Friday, April 30, 2004

The Eternal Sunshine of agreeing to disagree

Well I suppose it had to happen sooner or later, Sarah and I went to the cinema tonight and came out with completely opposite opinions about the film.

This is not to say I ever believed our tastes were identical, but we’re usually pretty good about knowing which films we’ll both like, which we need to see with other people and which we both need to avoid like the plague.

Eternal Sunshine of the Spotless Mind is one that we expected to fall into the first category. I loved it; Sarah, checked the time on her mobile every 15 minutes.

I’ll accept it did need sharper editing, particularly in the central section and that the time shift techniques are hardly new in either film or literature, but despite this I found it a charming, intelligent and engaging film - probably one of the best I have seen for a good while.

Maybe I was predisposed to like it; after all I love the previous work of the write Charlie Kaufman (such as Being John Malkovich and Adaptation) and Michel Gondry (how's your French?) is one of my favourite music video directors. So, OK the jump to feature film is a fairly major one, but like Spike Jonze I think he’s carried it off with aplomb, but then what else would one expect from the guy who transformed the White Stripes into Lego?

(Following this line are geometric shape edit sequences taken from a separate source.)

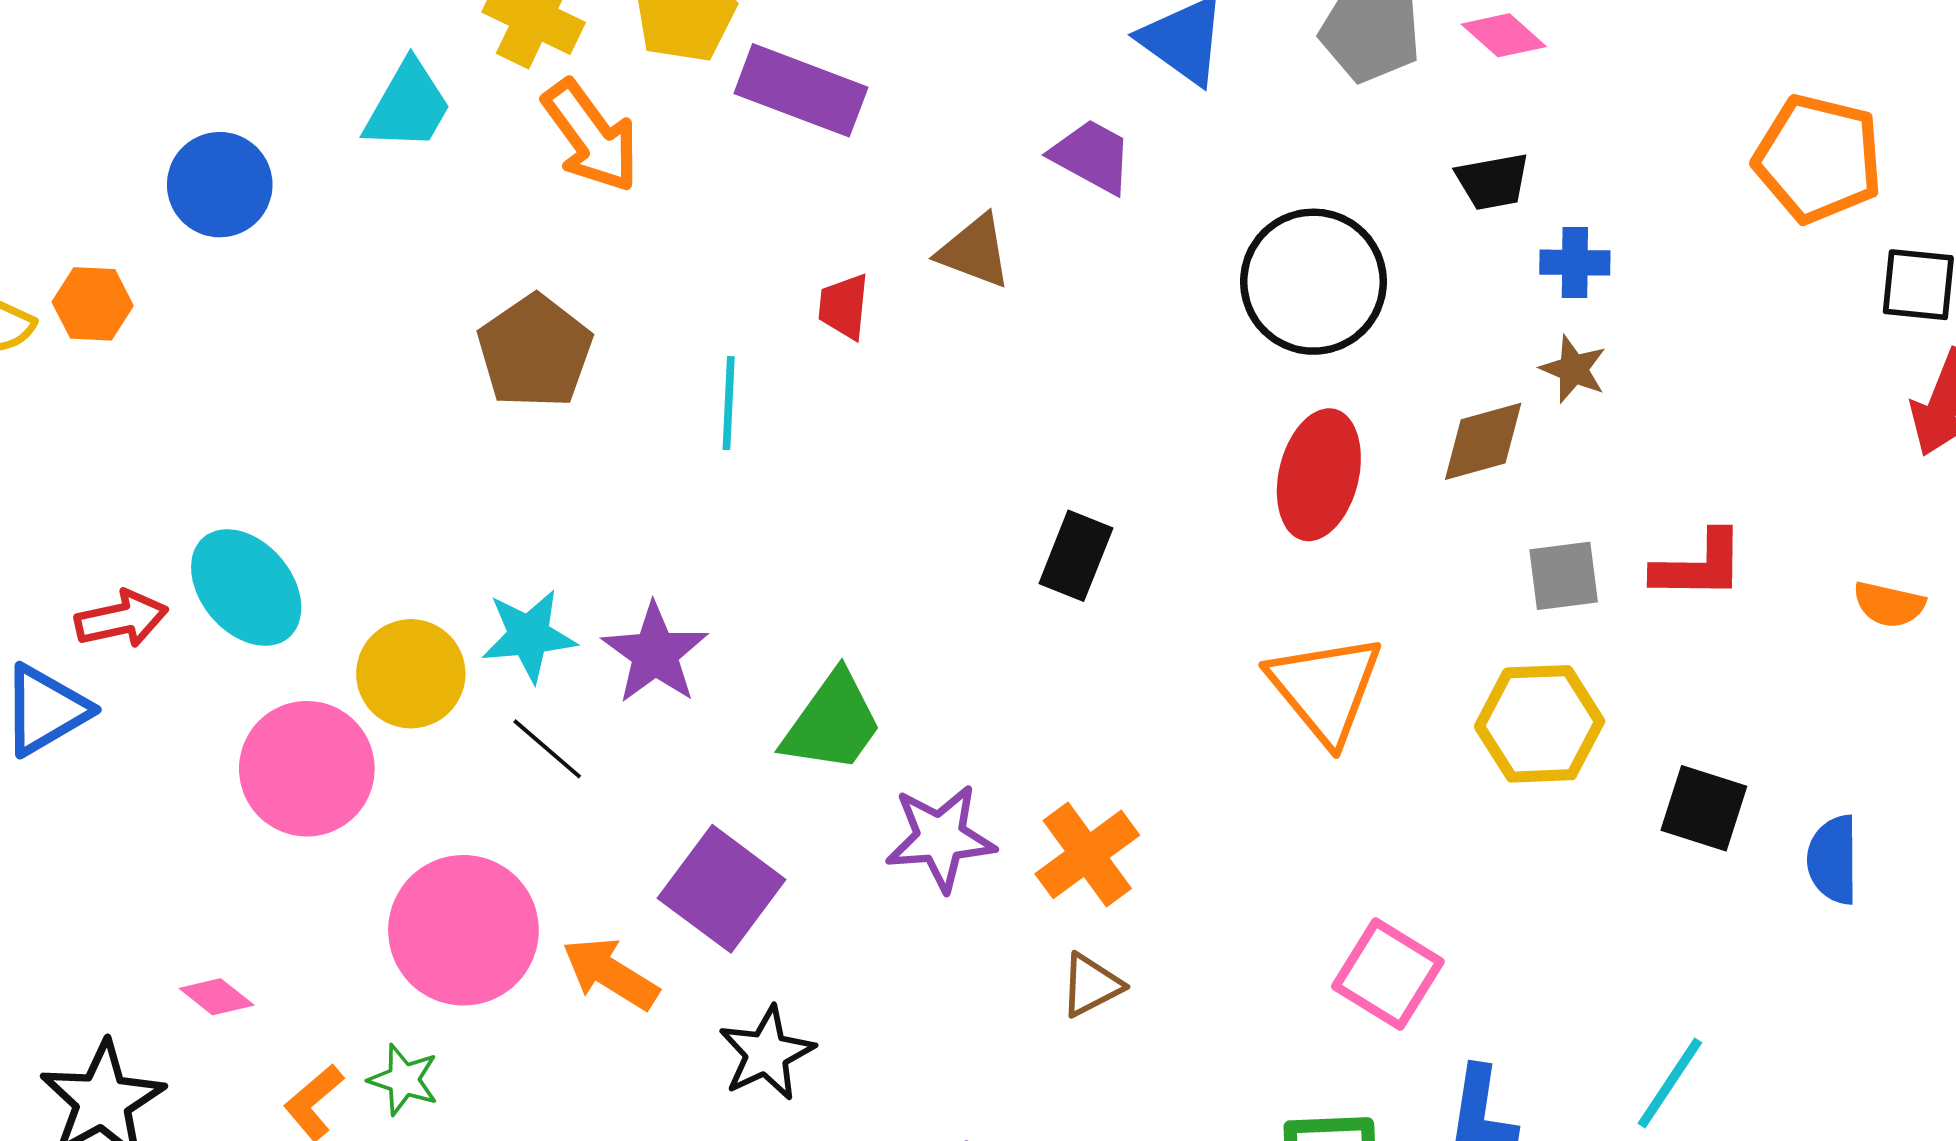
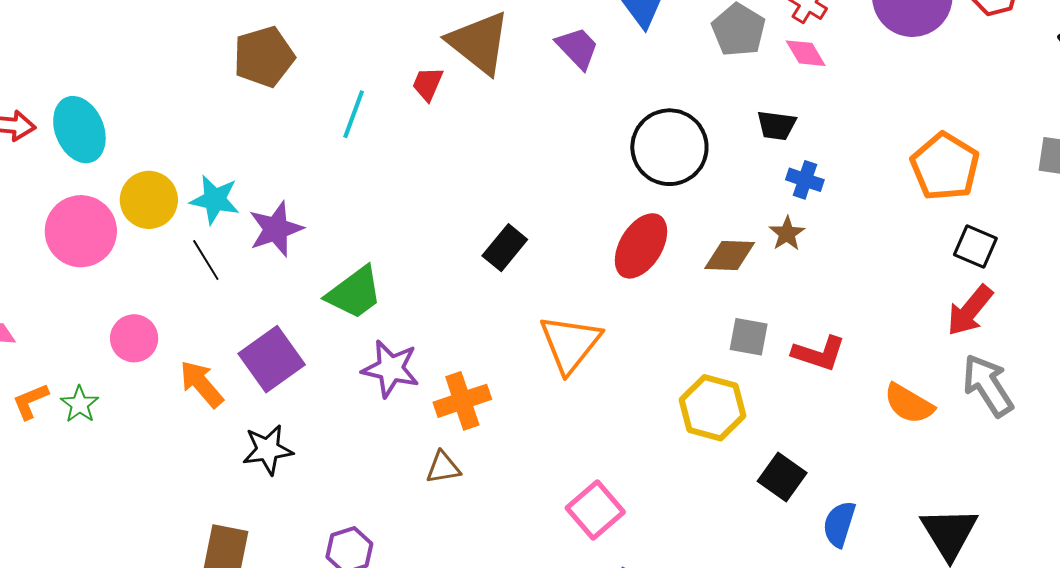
brown triangle: (975, 251) -> (479, 43), moved, size x1.6
orange semicircle: (1889, 604) -> (909, 404), size x1.4
orange triangle: (1325, 689) -> (570, 344), moved
pink circle: (463, 930) -> (134, 338), size x0.6

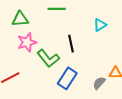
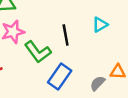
cyan triangle: (100, 25) -> (100, 25), moved

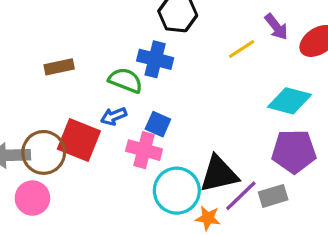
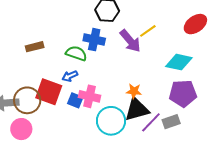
purple arrow: (276, 27) -> (130, 41), moved, size x1.4
blue square: (158, 124) -> (75, 100), moved
orange star: (208, 218) -> (134, 91), moved

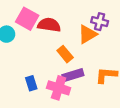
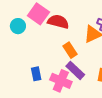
purple rectangle: (73, 75) -> (75, 70), turned 54

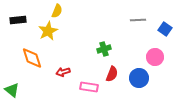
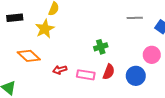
orange diamond: (32, 58) -> (29, 56), turned -30
pink rectangle: (89, 87) -> (86, 75), moved

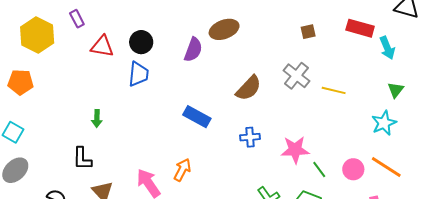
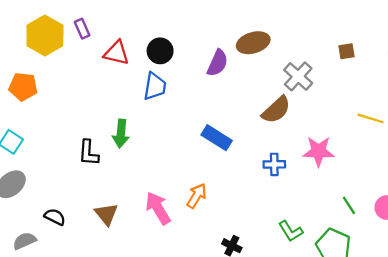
purple rectangle: (77, 19) -> (82, 29), moved
gray cross: (296, 76) -> (298, 76), moved
green arrow: (97, 118) -> (121, 133), moved, size x1.4
pink star: (295, 150) -> (319, 151), moved
black L-shape: (82, 159) -> (89, 153), moved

On the other hand, I still struggle to feel positive in advance about a Jim Carrey film, who, despite other excellent parts over the years (The Truman Show, Man on the Moon etc), I still have trouble separating from his Liar Liar/Cable Guy type personae. This film should help me get over that prejudice - it’s a cracking performance, probably his best to date.

Tom Wilkinson is another actor for whom I find it hard to shake off past roles. In Eternal Sunshine… he plays the doctor who has pioneered the memory wipe procedure. For me however I still had strong associations of British TV roles and The Full Monty running through my mind whilst he was on screen. I half expected some garden gnomes to start dancing outside his bedroom window!

So what were Sarah’s reasons for dissing the film? Well the primary candidate was “I’d worked out the ending within the first few minutes of the film.”. I countered that this was hardly surprising given that we see the (almost) ending at the start, but this observation was received with a withering look…

Oh,, and apparently the other reason I like the film was “because Kate Winslet’s character’s relationship with hair colour is pretty similar to your own!”.

Best friends can be so cutting at times!